Naill Ferguson has an article in the Free Press on "The Treason of the Intellectuals." Some years ago the news covered one of several cheating scandals in one of the service Academies at the same time that a poll of college students revealed that a majority of them would cheat if they could get away with it. My thought at the time was that expecting professionals of any kind, military or civil, to be more honest than the society in which they live is ridiculous. The same can be said of the intellectual class with regard to any passionate movement within society. As Ferguson notes at the end, intolerance comes in right leaning and left leaning political varieties--and probably in other varieties as well.
Over the weekend I watched Climate: the Movie which presents the case for "climate skepticism." It is always a good idea to checkout views that challenge what ideas that are currently dominant in society/politics/economics, etc. So what does the film challenge?
First, the very notion of "anthropogenic" climate change. The idea we constantly hear is that our climate is warming dangerously because humans are releasing huge quantities of CO2 which is a "greenhouse" gas.
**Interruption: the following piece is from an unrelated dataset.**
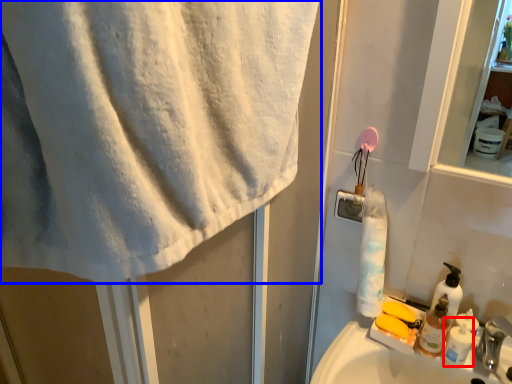 Question: Which object appears closest to the camera in this image, shaving cream (highlighted by a red box) or towel (highlighted by a blue box)?

Choices:
 (A) shaving cream
 (B) towel

Answer: (B)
The scientists that appear during the 80+ minutes of the movie dispute that claiming that there is no causal relationship between increasing temperature and rising CO2 levels. Temperatures appeared to rise before CO2 rose. A case of "correlation not causation."
Second, they challenge the very notion that the temperatures are actually rising dangerously and in fact that we are still in a cool period, a.k.a. an ice age. Maybe, maybe not. What they don't say is that there is a difference between the geological notion of an ice age and the human experience. At one point one of the presenters points out that at various times throughout earth's history the climate was considerably warmer but they don't mention that those points came before humans evolved. Over human history we have experienced both warm and cold periods. The Roman Climate Optimum (ca. 200BCE-200CE) was followed by the a climate shift that made the mediterranean basin dryer and hotter which had severe effects on Roman society.
I stop here with a note that when we are reading/viewing/listening to any information (scientific/economic/political) we have to ask for clear definitions of the terms and ask for clear evidence used to support the positions. Arguing about climate change from the perspective of geological time against those who are arguing from a human perspective (or vice versa) is disingenuous if not dishonest.
Tom Engelhardt posted an interesting item this morning: "Old Man World". Interesting and depressing. I think he reflects the feelings I had since 2020--we need new people and new ideas.